I've seen some of those before but I'm still loving the Bonehead - may very well use him as a Heavy Bolter or Combat Servator in a =I= retenue I think, the mini is just that good. And I would buy the Khorne Lord purely for his axe, it so cool.

I may buy a box of Flaggents and use them as Inducted Guard or something like that purely on asseticts as well, I don't know they just look so dam good. Shit I think I'm dribbling.

Cheers for the links hephesto.

One last thing does that High Elf Champion have a beard!? :shock: - I didn't know elves could grow facial hair


----------



## Cadian81st (Dec 24, 2006)

hephesto said:


> Cadian81st said:
> 
> 
> > Anyone know when these are coming out?
> ...


Goddamn, that can't be legal.  (Do I care? NO!!!)
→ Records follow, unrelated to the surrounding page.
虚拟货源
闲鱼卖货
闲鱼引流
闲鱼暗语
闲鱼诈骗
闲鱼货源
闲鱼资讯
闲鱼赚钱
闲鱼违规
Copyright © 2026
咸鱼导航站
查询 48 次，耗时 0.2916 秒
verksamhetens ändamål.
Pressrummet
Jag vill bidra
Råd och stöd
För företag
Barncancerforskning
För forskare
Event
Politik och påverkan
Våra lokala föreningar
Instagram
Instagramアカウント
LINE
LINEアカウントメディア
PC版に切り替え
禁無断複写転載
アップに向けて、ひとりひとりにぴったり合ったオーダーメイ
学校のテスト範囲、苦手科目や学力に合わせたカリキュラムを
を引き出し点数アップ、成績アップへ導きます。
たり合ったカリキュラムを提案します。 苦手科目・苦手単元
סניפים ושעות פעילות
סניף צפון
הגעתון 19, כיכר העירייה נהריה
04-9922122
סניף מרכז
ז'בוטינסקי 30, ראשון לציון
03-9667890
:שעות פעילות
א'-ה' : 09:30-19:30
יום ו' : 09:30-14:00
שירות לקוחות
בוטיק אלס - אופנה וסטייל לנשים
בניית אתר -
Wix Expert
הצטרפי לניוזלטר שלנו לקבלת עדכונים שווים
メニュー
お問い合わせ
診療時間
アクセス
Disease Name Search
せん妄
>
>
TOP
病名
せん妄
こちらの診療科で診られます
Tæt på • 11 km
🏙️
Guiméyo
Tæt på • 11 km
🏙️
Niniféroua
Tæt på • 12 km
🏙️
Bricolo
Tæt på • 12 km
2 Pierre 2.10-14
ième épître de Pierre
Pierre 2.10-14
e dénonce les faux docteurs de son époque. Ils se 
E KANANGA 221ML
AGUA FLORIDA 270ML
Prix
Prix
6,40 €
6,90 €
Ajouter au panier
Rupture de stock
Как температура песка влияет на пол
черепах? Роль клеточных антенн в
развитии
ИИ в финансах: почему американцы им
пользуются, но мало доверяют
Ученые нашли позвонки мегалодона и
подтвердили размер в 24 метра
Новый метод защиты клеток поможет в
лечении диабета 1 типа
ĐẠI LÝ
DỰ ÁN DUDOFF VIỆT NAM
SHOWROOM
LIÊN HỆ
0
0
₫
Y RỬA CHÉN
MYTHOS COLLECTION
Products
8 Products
Anyone know what the hey the BfM Activity Set is? Sounds like something out of a christmas catalog. And apparently the IG is getting a backpack.


----------



## Jacobite (Jan 26, 2007)

Holy shit sweet score - GW is leaking like a sieve these days arn't they.
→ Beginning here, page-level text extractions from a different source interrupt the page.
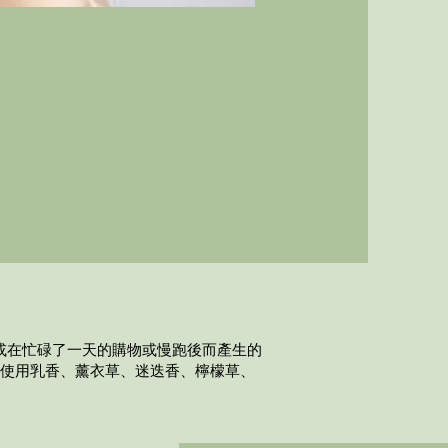
或在忙碌了一天的購物或慢跑後而產生的
括使用乳香、薰衣草、迷迭香、檸檬草、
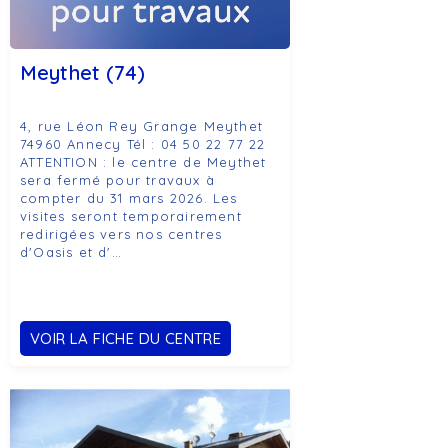
Meythet (74)
4, rue Léon Rey Grange Meythet
74960 Annecy Tél : 04 50 22 77 22
ATTENTION : le centre de Meythet
sera fermé pour travaux à
compter du 31 mars 2026. Les
visites seront temporairement
redirigées vers nos centres
d'Oasis et d'…
VOIR LA FICHE DU CENTRE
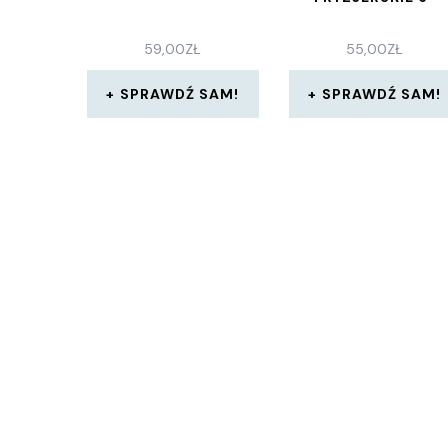
59,00
ZŁ
55,00
ZŁ
SPRAWDŹ SAM!
SPRAWDŹ SAM!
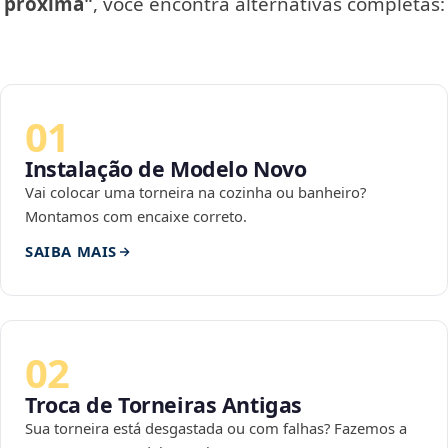
próxima"
, você encontra alternativas completas:
01
Instalação de Modelo Novo
Vai colocar uma torneira na cozinha ou banheiro?
Montamos com encaixe correto.
SAIBA MAIS
02
Troca de Torneiras Antigas
Sua torneira está desgastada ou com falhas? Fazemos a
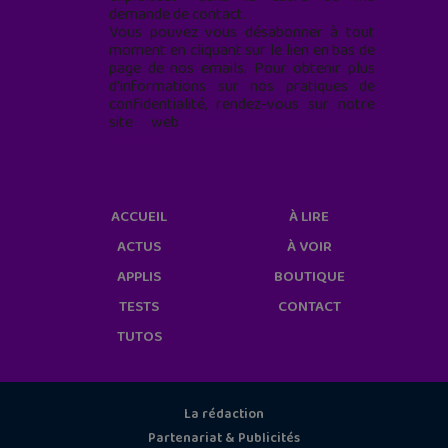
demande de contact.
Vous pouvez vous désabonner à tout
moment en cliquant sur le lien en bas de
page de nos emails. Pour obtenir plus
d'informations sur nos pratiques de
confidentialité, rendez-vous sur notre
site web
geekjunior.fr/informations-
cookies/
ACCUEIL
À LIRE
ACTUS
À VOIR
APPLIS
BOUTIQUE
TESTS
CONTACT
TUTOS
La rédaction
Partenariat & Publicités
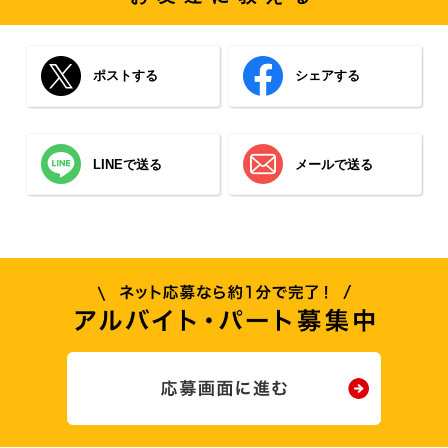
ポストする
シェアする
LINEで送る
メールで送る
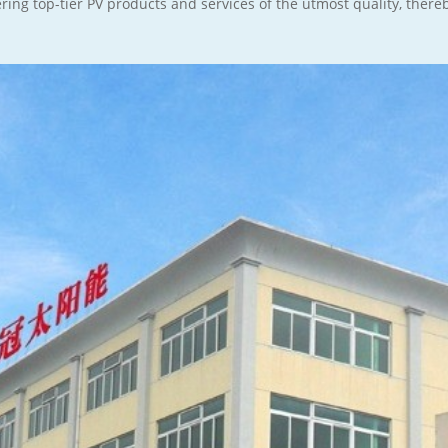
ing top-tier PV products and services of the utmost quality, there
On a more serious note - Cadian is probably right, the chances are its not above board for that to be posted publically although one of the mods will have to confirm. But there is nothing stopping you from posting a little message in your sig saying anybody that wants to know about that sort of thing could pm you and you maybe just maybe might send them something. Work it in a similer way to what a very nice person did with the Blood Angels codex. 
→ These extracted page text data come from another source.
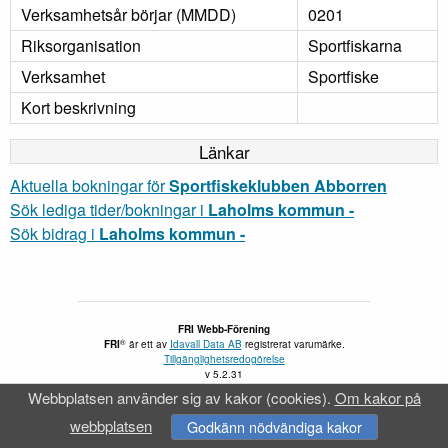
Verksamhetsår börjar (MMDD)
0201
Riksorganisation
Sportfiskarna
Verksamhet
Sportfiske
Kort beskrivning
Länkar
Aktuella bokningar för
Sportfiskeklubben Abborren
Sök lediga tider/bokningar i
Laholms kommun -
Sök bidrag i
Laholms kommun -
FRI Webb-Förening
®
FRI
är ett av
Idavall Data AB
registrerat varumärke.
Tillgänglighetsredogörelse
v 5.2.31
Webbplatsen använder sig av kakor (cookies).
Om kakor på
webbplatsen
Godkänn nödvändiga kakor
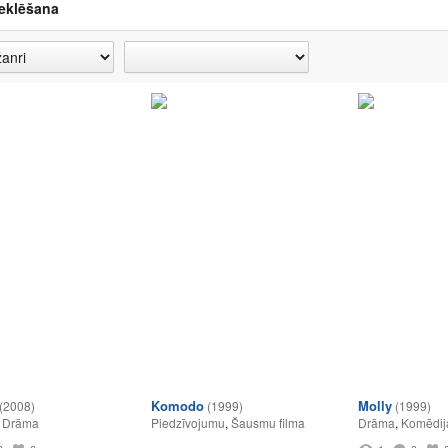
eklēšana
Komodo
Molly
(2008)
(1999)
(1999)
,
Drāma
Piedzīvojumu
,
Šausmu filma
Drāma
,
Komēdij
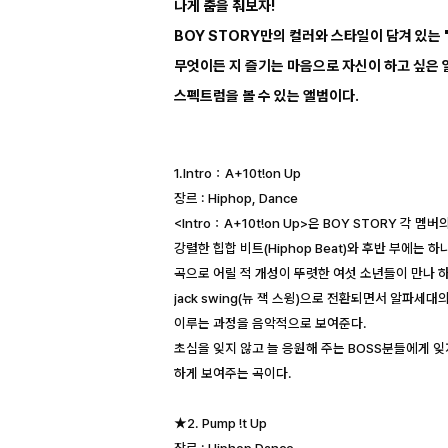
나게 춤을 춰보자!
BOY STORY만의 컬러와 스타일이 담겨 있는 
무엇이든 지 즐기는 마음으로 자신이 하고 싶은 
스펙트럼을 볼 수 있는 앨범이다.
1.Intro：A+10t!on Up
장르 : Hiphop, Dance
<Intro：A+10t!on Up>은 BOY STORY 
강렬한 힙합 비트(Hiphop Beat)와 후반 부에는 하나
곡으로 어릴 적 개성이 뚜렷한 여섯 소년들이 만나 
jack swing(뉴 잭 스윙)으로 전환되면서 알파세
이루는 과정을 음악적으로 보여준다.
초심을 잊지 않고 늘 응원해 주는 BOSS분들에게 
하게 보여주는 곡이다.
★2. Pump !t Up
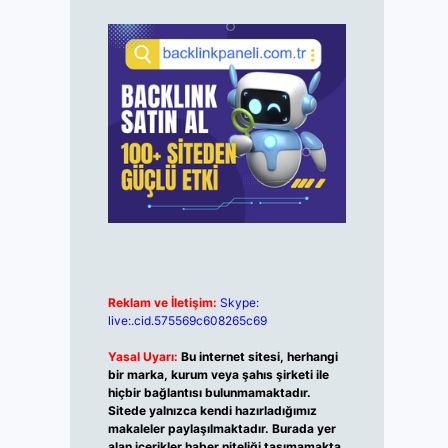
Reklam ve İletişim:
Skype:
live:.cid.575569c608265c69
Yasal Uyarı:
Bu internet sitesi, herhangi
bir marka, kurum veya şahıs şirketi ile
hiçbir bağlantısı bulunmamaktadır.
Sitede yalnızca kendi hazırladığımız
makaleler paylaşılmaktadır. Burada yer
alan içerikler haber niteliği taşımamakta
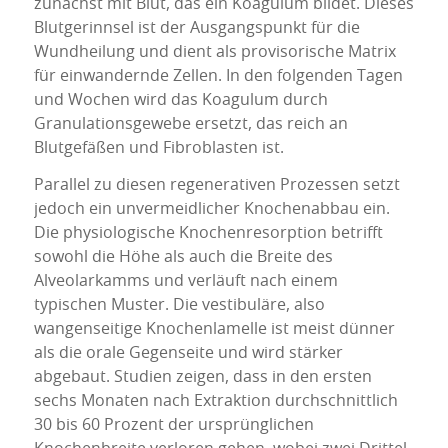
zunächst mit Blut, das ein Koagulum bildet. Dieses
Blutgerinnsel ist der Ausgangspunkt für die
Wundheilung und dient als provisorische Matrix
für einwandernde Zellen. In den folgenden Tagen
und Wochen wird das Koagulum durch
Granulationsgewebe ersetzt, das reich an
Blutgefäßen und Fibroblasten ist.
Parallel zu diesen regenerativen Prozessen setzt
jedoch ein unvermeidlicher Knochenabbau ein.
Die physiologische Knochenresorption betrifft
sowohl die Höhe als auch die Breite des
Alveolarkamms und verläuft nach einem
typischen Muster. Die vestibuläre, also
wangenseitige Knochenlamelle ist meist dünner
als die orale Gegenseite und wird stärker
abgebaut. Studien zeigen, dass in den ersten
sechs Monaten nach Extraktion durchschnittlich
30 bis 60 Prozent der ursprünglichen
We don't want GW lawyers coming sniffing around here and asking questions do we.


----------



## Darkmessiah (Jan 7, 2007)

some very cool stuff their, especialy lookin forward to the new SM vet stuff, 
sorry to tell u hephesto but ill be 'borrowing' ur links and posting them on another site, and of course ill be taking all the credit! lol, ok, ill give u a mention


----------



## torealis (Dec 27, 2006)

The 3 Hobby Sets that are coming out soon are the sets plus a paint set, and are £50


----------



## hephesto (Feb 24, 2007)

Darkmessiah said:


> some very cool stuff their, especialy lookin forward to the new SM vet stuff,
> sorry to tell u hephesto but ill be 'borrowing' ur links and posting them on another site, and of course ill be taking all the credit! lol, ok, ill give u a mention


No problem what so ever, posted these over at astronomican as well


----------



## Anphicar (Dec 31, 2006)

I agree with Jacobite, i love the new lord model, but when the pic of it painted...ew.


----------



## kelvingreen (May 15, 2007)

The Necron Lord is a bit... um, tubby. Don't like it much.


----------



## hephesto (Feb 24, 2007)

kelvingreen said:


> The Necron Lord is a bit... um, tubby. Don't like it much.


Guessing that harvesting high calorie souls isn't to kind on the figure :wink:


----------